The Escort lasted a day. On my first day on my own, I stopped for lunch at a burger joint. It had a front car park and I pulled up, parked, pulled on the handbrake, got out, closed the door and stood watching as the car rolled slowly forward and then down a 4 foot drop into the front garden of the house next door! Apparently, in an automatic car, you are supposed to leave it in PARK, not neutral and everyone knows that handbrakes are useless in automatic vehicles I was later told…. Was it a premonition of things to come?
So, now you know how I ended up driving a 2 liter Mustang down a grit road in Nova Scotia. The only replacement that they could offer was that beauty and, let me tell you, it was a beauty. It went very well and it looked great.

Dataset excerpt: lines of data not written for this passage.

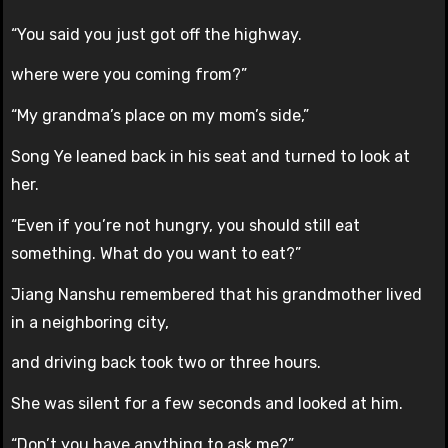
“You said you just got off the highway.
where were you coming from?”
“My grandma’s place on my mom’s side,”
Song Ye leaned back in his seat and turned to look at
her.
“Even if you’re not hungry, you should still eat
something. What do you want to eat?”
Jiang Nanshu remembered that his grandmother lived
in a neighboring city,
and driving back took two or three hours.
She was silent for a few seconds and looked at him.
“Don’t you have anything to ask me?”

Off the main roads in Nova Scotia – at least back then, the roads are gravel and grit. So there I was driving a beast of a car down a gravel road, Bryan Adams full blast on the radio, the sun streaming through the retractable top enjoying every second of this freedom. I was going very fast. Very very fast indeed. Why not? It was fun.
“Gary – slow down!” said a voice behind me.
I swiveled around, the hairs on the back of my neck had jumped to attention and my heart was beating like crazy. There was no one there. I slowed instinctively anyway as I was as you might expect, very puzzled and just a little scared.
“SLOW DOWN!” said the voice again – louder this time.
I hit the brake quite hard in surprise and started to slow down abruptly. The tires spun in the gravel and the car started to drift in a skid. I steered into it and around the hairpin bend that suddenly appeared in front of me. I just made it around that bend with one wheel hanging over the edge momentarily before the skid ended and the tires engaged again pulling me to safety.
“Told you,” said the voice behind me.
I stopped. I was shaking like a leaf. After a while, I got out, lit a cigarette with shaking hands and went back to the hairpin bend. It was a sheer drop perhaps 40 to 50 feet into a lake below. There had been no road sign, no warning except for the voice. Had it not been for that voice, I would have been dead or badly injured in the lake below.
I think I looked like a ghost. But what or who that miraculous voice was I will never know. But it saved my life.